Further advances included discovery of the salutary effect of raising the head of the peritonitis patient’s bed eighteen inches or so, to facilitate the gravitational flow of fluids in the least dangerous direction; withholding all food before operating to keep the intestines inactive; and avoidance of laxatives and cathartics. For all intents and purposes, basic surgical procedures had all been established by the early years of the twentieth century. Between 1925 and 1955 the mortality rate for the operation decreased from 14 percent to one-tenth of one percent. Innovations during this period included, in approximate order of their introduction, improved anesthesia, nasogastric suction, blood transfusions, intravenous fluids, penicillin, and broad-spectrum antibiotics.

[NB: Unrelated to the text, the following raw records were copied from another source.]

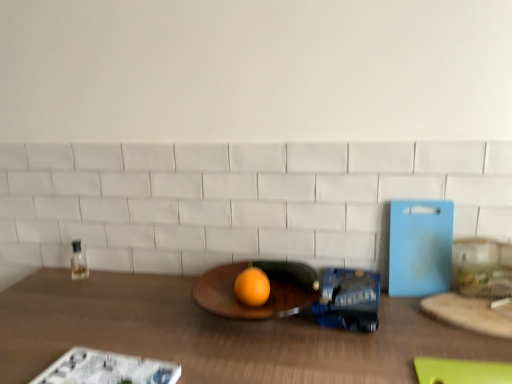 This screenshot has height=384, width=512. Describe the element at coordinates (470, 313) in the screenshot. I see `wooden cutting board at right` at that location.

Locate an element on the screen. wooden table at center is located at coordinates (215, 334).

Find the location of `orange matte grapefruit at center`. orange matte grapefruit at center is located at coordinates (252, 287).

Identify the location of wooden cutting board at right. This screenshot has width=512, height=384. pyautogui.click(x=470, y=313).

Is clear glass bottle at left not close to orange matte grapefruit at center?

That's not correct — clear glass bottle at left is a little close to orange matte grapefruit at center.

Locate an element on the screen. The width and height of the screenshot is (512, 384). grapefruit on the right of the clear glass bottle at left is located at coordinates (252, 287).

Relative to orange matte grapefruit at center, is clear glass bottle at left in front or behind?

clear glass bottle at left is behind orange matte grapefruit at center.

Between clear glass bottle at left and orange matte grapefruit at center, which one has smaller width?

Thinner between the two is clear glass bottle at left.

In the image, there is a wooden cutting board at right. At what (x,y) coordinates should I click in order to perform the action: click on table below it (from the image's perspective). Please return your answer as a coordinate pair (x, y). Looking at the image, I should click on 215,334.

Can you confirm if wooden cutting board at right is bigger than wooden table at center?

No.

Considering the sizes of objects wooden cutting board at right and wooden table at center in the image provided, who is thinner, wooden cutting board at right or wooden table at center?

wooden cutting board at right.

How much distance is there between wooden table at center and orange matte grapefruit at center?

They are 10.23 inches apart.

Can you confirm if wooden table at center is bigger than orange matte grapefruit at center?

Correct, wooden table at center is larger in size than orange matte grapefruit at center.

Would you say wooden table at center is to the left or to the right of orange matte grapefruit at center in the picture?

Today the treatment of simple, acute appendicitis—when the trouble has not progressed beyond the confines of the appendix—is one of the safest surgical procedures and one in which there is no disagreement among the surgeons except concerning such fine points as the type of incision to make or what to do with the “stump.” A perforated, ruptured appendix, though, remains an emergency. It still can kill.
Fitz and the appendectomy helped put the United States on the road to becoming the world leader in surgery. By the turn of the century America was well ahead of Europe and Great Britain in abdominal surgery. The uncrowned king of England and his personal physicians brought this point home in 1902, when Edward VII was felled by “perityphlitis,” as stated in the official announcement from Buckingham Palace. Edward had been sick for several weeks and was taking laxatives all the while. After his appendix ruptured, he was finally operated on, just three days before his coronation. He lived to assume the throne, and only then did the appendectomy become widely accepted in Britain.
The king was subsequently accused by some of making the appendectomy a new medical fashion. If he did so, he was just following in the footsteps of Fitz.